Items from a dataset

★ ★ ★

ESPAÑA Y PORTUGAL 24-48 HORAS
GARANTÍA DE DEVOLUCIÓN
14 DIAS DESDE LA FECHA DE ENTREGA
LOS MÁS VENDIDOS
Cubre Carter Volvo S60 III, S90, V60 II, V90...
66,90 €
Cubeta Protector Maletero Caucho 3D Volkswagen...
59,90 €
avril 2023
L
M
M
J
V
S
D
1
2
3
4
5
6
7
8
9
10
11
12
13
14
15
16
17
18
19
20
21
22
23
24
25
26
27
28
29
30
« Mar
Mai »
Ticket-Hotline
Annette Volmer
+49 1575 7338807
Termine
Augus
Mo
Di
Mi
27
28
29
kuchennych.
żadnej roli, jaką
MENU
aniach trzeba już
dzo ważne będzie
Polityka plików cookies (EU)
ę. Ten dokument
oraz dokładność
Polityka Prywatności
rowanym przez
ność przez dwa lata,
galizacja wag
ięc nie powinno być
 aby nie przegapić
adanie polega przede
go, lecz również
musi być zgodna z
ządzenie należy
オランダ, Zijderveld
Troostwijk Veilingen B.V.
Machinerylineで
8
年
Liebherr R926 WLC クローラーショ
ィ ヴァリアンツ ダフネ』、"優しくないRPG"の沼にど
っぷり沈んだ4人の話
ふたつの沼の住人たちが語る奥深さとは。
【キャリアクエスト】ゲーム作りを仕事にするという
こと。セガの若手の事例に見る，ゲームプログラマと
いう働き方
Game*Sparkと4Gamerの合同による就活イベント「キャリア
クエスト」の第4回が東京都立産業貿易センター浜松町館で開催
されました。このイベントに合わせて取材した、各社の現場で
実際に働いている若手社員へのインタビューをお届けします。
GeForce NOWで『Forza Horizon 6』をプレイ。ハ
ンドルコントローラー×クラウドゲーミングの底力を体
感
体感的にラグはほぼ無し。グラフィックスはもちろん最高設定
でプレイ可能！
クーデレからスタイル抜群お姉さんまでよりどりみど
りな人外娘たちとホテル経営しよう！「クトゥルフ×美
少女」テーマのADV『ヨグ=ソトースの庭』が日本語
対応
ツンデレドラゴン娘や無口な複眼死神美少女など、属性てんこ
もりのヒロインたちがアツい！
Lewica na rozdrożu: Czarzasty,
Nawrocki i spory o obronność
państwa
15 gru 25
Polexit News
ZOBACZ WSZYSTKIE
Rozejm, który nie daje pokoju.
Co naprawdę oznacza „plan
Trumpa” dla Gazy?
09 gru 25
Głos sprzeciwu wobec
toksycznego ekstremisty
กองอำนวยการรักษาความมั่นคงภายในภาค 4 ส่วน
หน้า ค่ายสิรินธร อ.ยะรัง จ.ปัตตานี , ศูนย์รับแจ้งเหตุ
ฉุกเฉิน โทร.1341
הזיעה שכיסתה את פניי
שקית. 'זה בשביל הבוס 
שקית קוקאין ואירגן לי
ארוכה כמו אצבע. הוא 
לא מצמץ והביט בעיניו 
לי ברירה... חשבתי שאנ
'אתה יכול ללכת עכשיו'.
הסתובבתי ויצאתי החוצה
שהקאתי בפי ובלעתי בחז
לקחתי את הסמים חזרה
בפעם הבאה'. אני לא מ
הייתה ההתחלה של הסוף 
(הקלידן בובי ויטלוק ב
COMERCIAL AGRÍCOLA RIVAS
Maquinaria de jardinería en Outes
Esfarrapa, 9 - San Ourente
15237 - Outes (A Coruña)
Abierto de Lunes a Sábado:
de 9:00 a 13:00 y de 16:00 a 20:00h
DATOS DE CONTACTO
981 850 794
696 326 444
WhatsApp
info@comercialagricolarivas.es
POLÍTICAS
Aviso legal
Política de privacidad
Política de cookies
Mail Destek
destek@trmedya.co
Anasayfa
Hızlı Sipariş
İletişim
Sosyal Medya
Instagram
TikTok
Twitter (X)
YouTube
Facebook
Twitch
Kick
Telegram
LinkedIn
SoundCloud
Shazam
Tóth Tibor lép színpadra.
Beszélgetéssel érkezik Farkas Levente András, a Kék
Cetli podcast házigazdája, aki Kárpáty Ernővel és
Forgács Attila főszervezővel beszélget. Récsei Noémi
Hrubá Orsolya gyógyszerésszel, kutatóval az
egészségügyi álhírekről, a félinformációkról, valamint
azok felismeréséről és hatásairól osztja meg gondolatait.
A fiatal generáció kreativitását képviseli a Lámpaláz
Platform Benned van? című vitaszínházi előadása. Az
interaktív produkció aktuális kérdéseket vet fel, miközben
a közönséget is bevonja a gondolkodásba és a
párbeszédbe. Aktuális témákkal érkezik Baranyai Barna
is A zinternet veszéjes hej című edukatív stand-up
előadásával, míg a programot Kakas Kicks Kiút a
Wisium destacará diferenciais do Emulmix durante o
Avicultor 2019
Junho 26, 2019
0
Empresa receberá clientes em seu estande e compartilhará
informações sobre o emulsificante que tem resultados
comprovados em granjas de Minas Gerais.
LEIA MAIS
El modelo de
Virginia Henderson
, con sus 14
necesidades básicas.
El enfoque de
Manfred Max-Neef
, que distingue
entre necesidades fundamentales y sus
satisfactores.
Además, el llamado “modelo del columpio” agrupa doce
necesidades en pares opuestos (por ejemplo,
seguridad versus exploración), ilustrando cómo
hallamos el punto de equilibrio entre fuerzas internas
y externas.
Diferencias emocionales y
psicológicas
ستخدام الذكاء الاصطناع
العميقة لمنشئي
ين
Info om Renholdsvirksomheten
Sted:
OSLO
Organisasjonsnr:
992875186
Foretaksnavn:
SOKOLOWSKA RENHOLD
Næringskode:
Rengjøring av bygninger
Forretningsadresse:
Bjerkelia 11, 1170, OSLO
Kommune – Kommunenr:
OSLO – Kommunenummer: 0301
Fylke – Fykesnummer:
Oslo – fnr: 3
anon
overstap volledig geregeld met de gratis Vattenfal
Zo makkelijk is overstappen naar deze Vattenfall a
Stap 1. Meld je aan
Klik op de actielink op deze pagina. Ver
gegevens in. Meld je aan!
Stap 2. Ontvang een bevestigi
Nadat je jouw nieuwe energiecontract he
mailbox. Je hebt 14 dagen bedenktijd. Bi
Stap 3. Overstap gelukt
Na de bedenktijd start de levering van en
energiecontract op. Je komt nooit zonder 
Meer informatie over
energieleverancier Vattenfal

★ ★ ★

• **Work to complete**
Would you please copy all lines in the data that contain the word "érkezik"?

• **Response area**
Beszélgetéssel érkezik Farkas Levente András, a Kék
párbeszédbe. Aktuális témákkal érkezik Baranyai Barna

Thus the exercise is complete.